To the soul of my father

Najwa Sheikh Ahmed

At the age of 80 my father passed away, after a long journey of suffering, and working hard to obtain a decent life for his children, a life that better than the one he had. As many refugees my fathers’ life was neither normal nor easy. He had to work harder than everyone else to change a reality that he could do nothing about, the reality of losing his home, the land, the reality of being a refugee. This meant the loss of all his rights as a human being, the rights to having a home, and living in dignity and respect.

When my father passed away I felt so sad, overwhelmed with anger and pain that a person can hold, not only for loosing my father, but mainly because he passed away without fulfilling his main dream of seeing his homeland again for the last time. A wish that he was looking forward it, a year after a year, without any feeling of desperation or tireless.
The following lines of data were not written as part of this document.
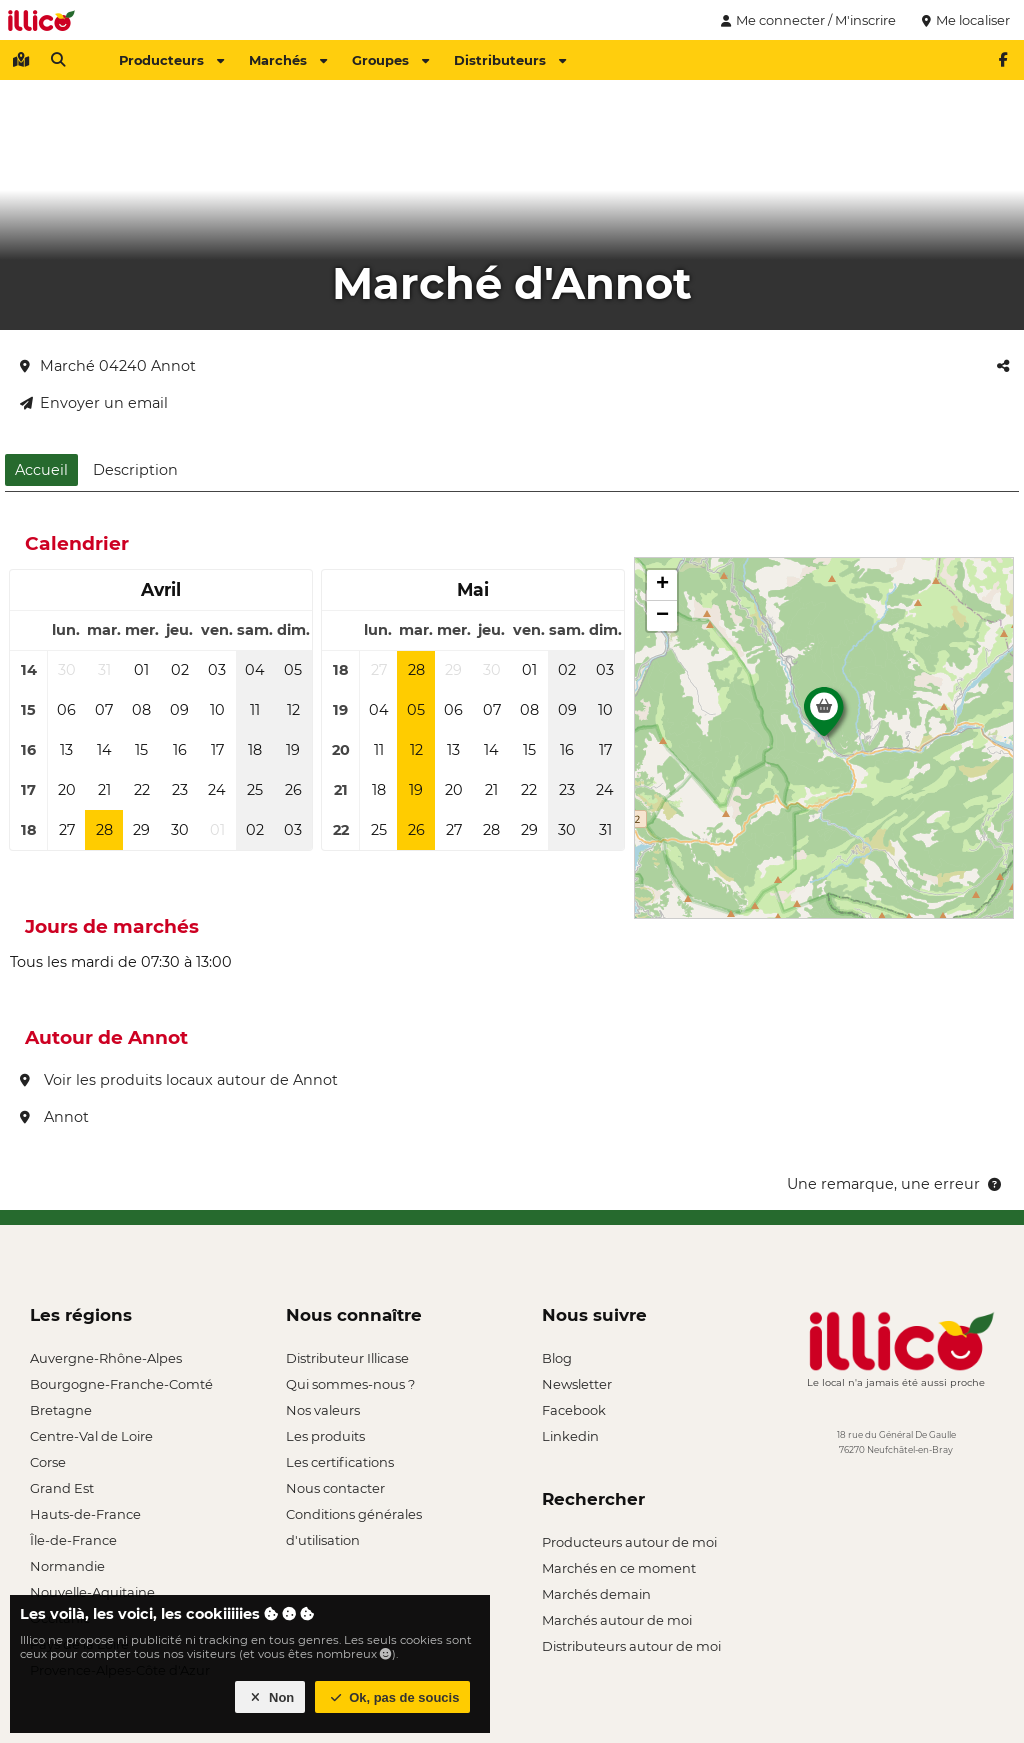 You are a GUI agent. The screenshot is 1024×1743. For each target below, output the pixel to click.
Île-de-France (73, 1540)
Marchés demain (596, 1594)
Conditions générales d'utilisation (354, 1516)
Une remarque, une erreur (895, 1184)
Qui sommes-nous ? (350, 1384)
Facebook (574, 1410)
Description (135, 470)
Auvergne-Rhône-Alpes (106, 1358)
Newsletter (577, 1384)
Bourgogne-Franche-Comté (121, 1384)
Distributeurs (510, 60)
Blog (557, 1358)
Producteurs (171, 60)
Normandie (67, 1566)
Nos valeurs (323, 1410)
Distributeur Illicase (347, 1358)
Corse (48, 1462)
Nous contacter (335, 1488)
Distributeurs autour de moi (631, 1646)
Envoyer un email (94, 403)
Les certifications (340, 1462)
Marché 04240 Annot (108, 366)
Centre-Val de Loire (91, 1436)
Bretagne (61, 1410)
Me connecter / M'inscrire (806, 20)
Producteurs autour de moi (629, 1542)
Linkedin (570, 1436)
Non (270, 1697)
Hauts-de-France (85, 1514)
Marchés (288, 60)
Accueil (41, 470)
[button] (824, 717)
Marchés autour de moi (617, 1620)
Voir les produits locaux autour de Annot (179, 1080)
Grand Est (62, 1488)
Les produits (325, 1436)
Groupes (390, 60)
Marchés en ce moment (619, 1568)
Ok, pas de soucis (393, 1697)
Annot (54, 1117) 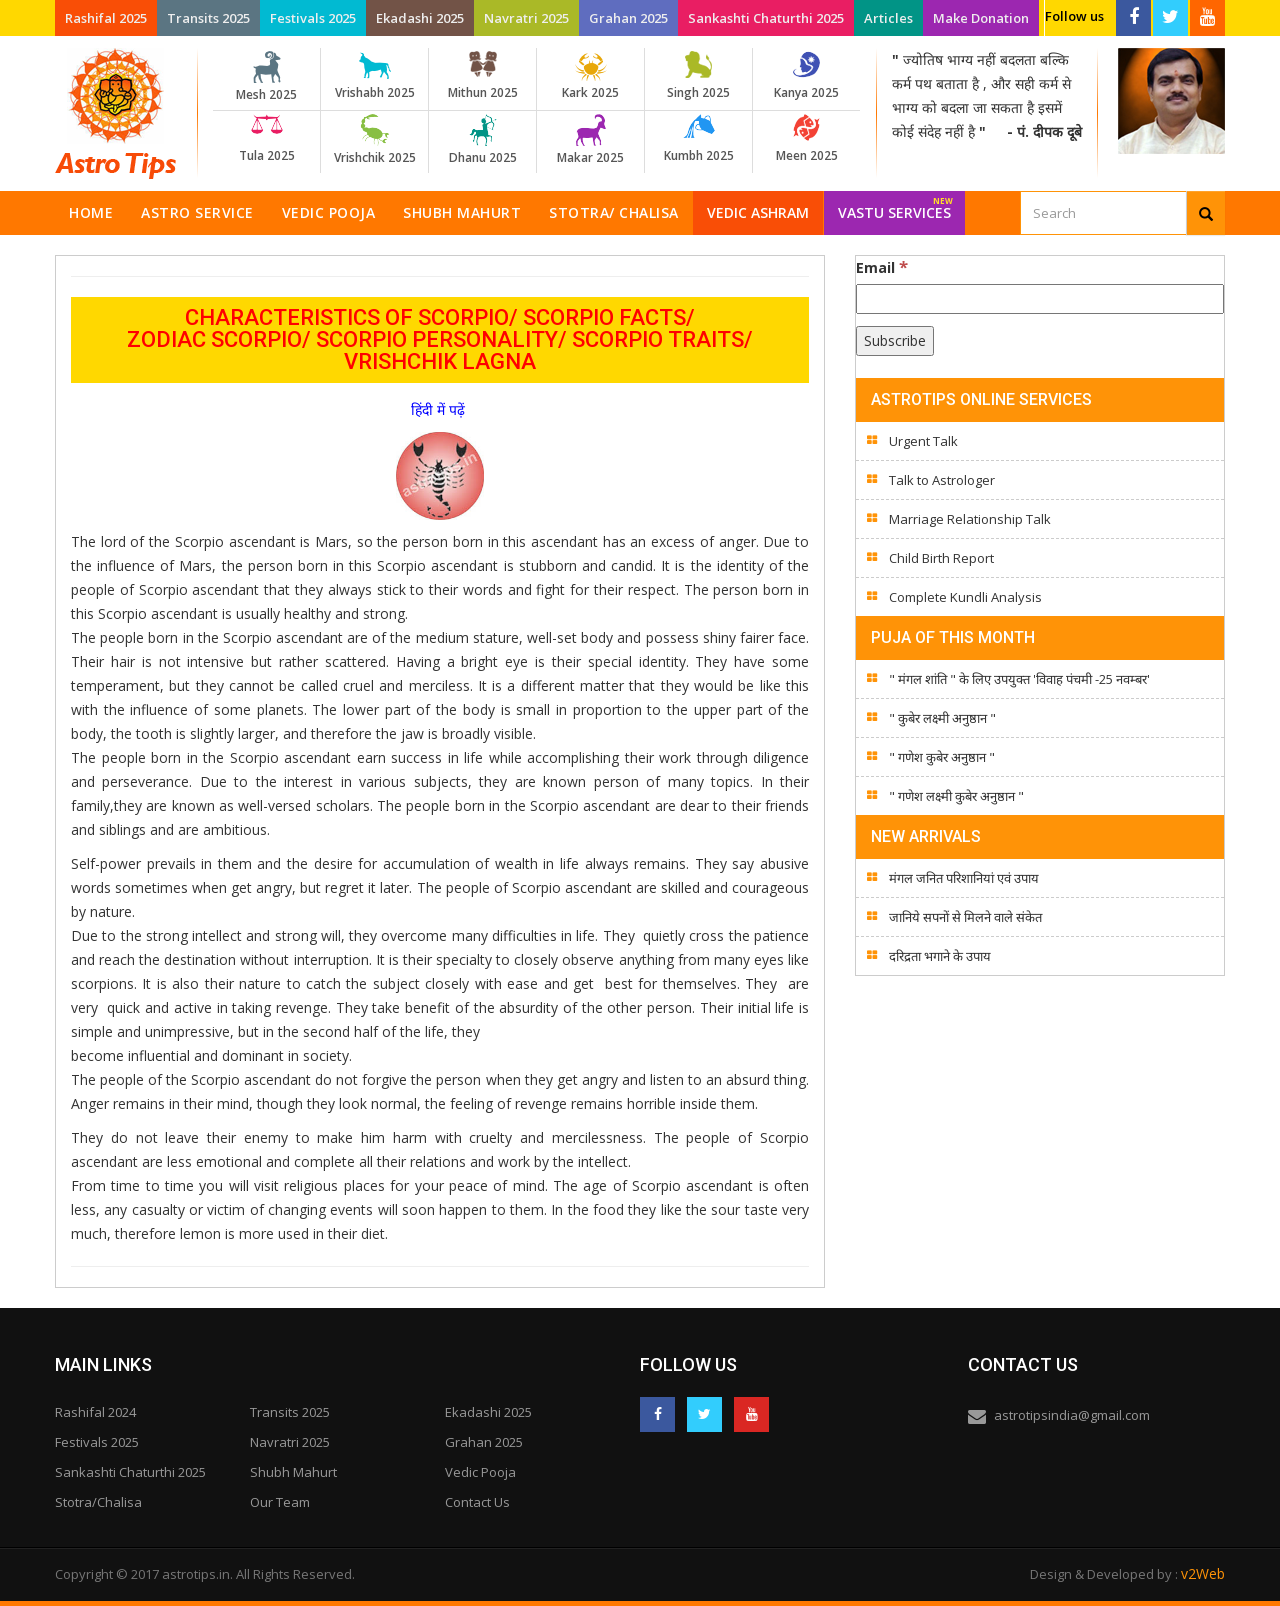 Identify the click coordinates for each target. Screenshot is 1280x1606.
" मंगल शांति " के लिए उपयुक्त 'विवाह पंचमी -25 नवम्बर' (1019, 679)
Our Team (280, 1502)
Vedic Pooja (329, 212)
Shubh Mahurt (462, 212)
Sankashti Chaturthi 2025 (766, 18)
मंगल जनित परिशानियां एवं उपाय (964, 878)
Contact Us (477, 1502)
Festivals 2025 (313, 18)
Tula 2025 (266, 139)
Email (882, 267)
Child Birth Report (941, 558)
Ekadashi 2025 (420, 18)
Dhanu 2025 (482, 140)
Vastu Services (895, 206)
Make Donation (981, 18)
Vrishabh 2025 (374, 76)
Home (91, 212)
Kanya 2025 (806, 76)
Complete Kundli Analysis (965, 597)
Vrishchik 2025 (374, 140)
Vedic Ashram (758, 212)
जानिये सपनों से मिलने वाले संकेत (965, 917)
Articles (888, 18)
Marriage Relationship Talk (970, 519)
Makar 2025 (590, 140)
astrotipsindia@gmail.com (1072, 1415)
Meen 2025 (806, 139)
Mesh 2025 (266, 77)
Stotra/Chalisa (98, 1502)
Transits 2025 (208, 18)
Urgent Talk (923, 441)
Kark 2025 (590, 76)
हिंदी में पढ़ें (440, 409)
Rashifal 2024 (95, 1412)
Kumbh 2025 (698, 139)
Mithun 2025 (482, 76)
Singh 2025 (698, 76)
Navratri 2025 (526, 18)
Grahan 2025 (628, 18)
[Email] (1040, 299)
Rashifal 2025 (106, 18)
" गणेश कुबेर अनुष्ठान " (942, 757)
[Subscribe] (895, 341)
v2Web (1203, 1573)
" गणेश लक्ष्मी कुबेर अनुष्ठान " (956, 796)
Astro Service (197, 212)
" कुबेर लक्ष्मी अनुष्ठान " (942, 718)
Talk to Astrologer (942, 480)
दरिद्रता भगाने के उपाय (940, 956)
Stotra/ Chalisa (614, 212) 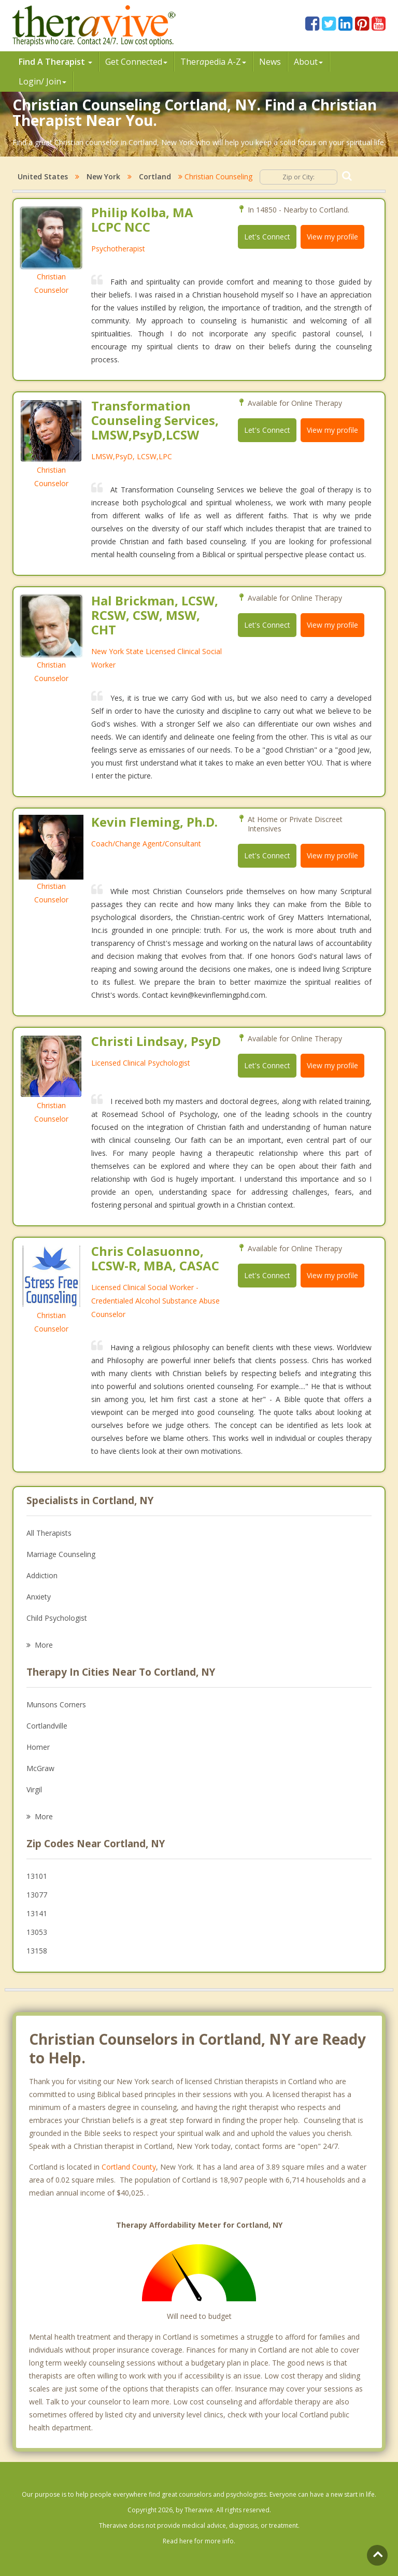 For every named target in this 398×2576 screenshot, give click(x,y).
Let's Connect (267, 237)
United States (43, 176)
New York (103, 176)
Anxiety (38, 1597)
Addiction (42, 1575)
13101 (36, 1876)
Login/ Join (42, 81)
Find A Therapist (55, 61)
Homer (38, 1747)
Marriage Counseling (60, 1554)
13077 (36, 1895)
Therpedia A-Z (213, 61)
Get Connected (136, 61)
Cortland (155, 176)
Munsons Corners (56, 1704)
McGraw (40, 1768)
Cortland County (129, 2167)
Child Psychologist (56, 1618)
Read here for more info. (199, 2541)
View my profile (332, 237)
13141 (36, 1913)
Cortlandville (46, 1726)
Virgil (34, 1789)
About (308, 61)
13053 (36, 1932)
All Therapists (49, 1533)
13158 (36, 1951)
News (270, 61) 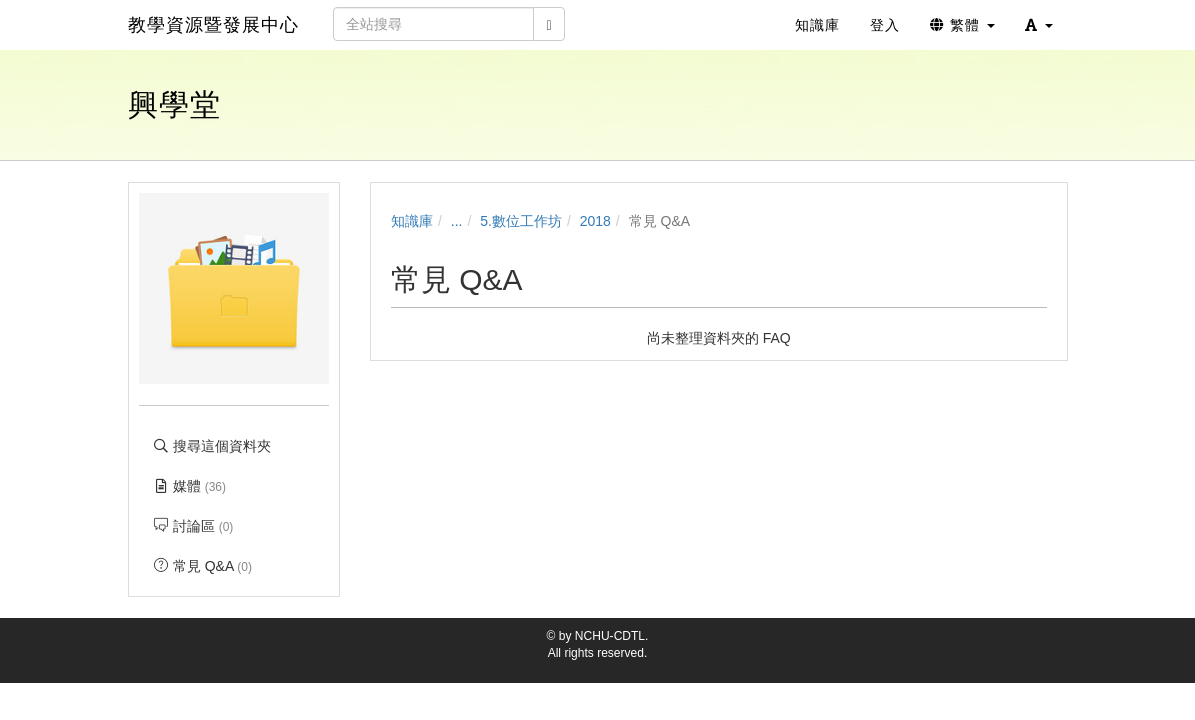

In his last days, my father lost his interest in anything, even in seeing us, his sons, his daughters, his grandsons whom he adored very much, he was so weak that he could not speak, or may be he did not want to try, to struggle any more because he discovered how much words became worthless when you realize that life is so short. He was at the hospital for almost a week in an attempt to find a medical solution to help him, at that time and in one of his illusionary moments, to recall and to live the past my father spoke loudly, not about his children, or his wife, not about his grandchildren or house, but about the time when he was a young man working as a weaver to save money for his family, he was moving his weak hands as if he is weaving, and was talking about every thing that he remembered since that time. He even imagined that he is collecting the woven fabrics to go and sell it, and as he was trying to leave his bed he felt on the ground and hurt his head, he was unconscious of the blood coming from the wound on his head, and was screaming when we tried to hold him and get him back to the bed, all what he wanted is to go and sell the woven fabrics, to live in the past for the last time.

I was listening to my sister telling me this and was crying, because I understand how much my father was missing his life when he was home, when he was at Al majdal, where he really belonged. I realized that the good life that my father lived in the camp where he settled after he fled from his homeland did not mean anything to him, and that he preferred the life where he was working from the early hours of the morning to the sunset for some Pennys on his current life. And that all the harshness, poverty, and hard work were the key words of enjoying and tasting the real life.

Though my father died at the age of 80, spending most of his life waiting, hoping, and praying that peace could be achieved so he could go and visit his homeland and find the rest he was looking for, however, his ultimate wish was not archived, and he died as a refugee. Buried in a place that is not his, where he never belonged.

I wonder how many others like my father from the first generation are buried the same way with the word refugee on their death certificate as well as in their birth certificate, and how many others are waiting to face the same end, of being implanted away from their origins.

Isn’t enough for this generation to suffer the fleeing journey, the harshness of the life, being homeless and ignored, isn’t time for the world to move, to stand and stop this unfair destiny of the Palestinian refugees? And to give peace a chance so the souls of our parents and grandparents could rest? Or it is our destiny as refugees to suffer in our lives and in our death?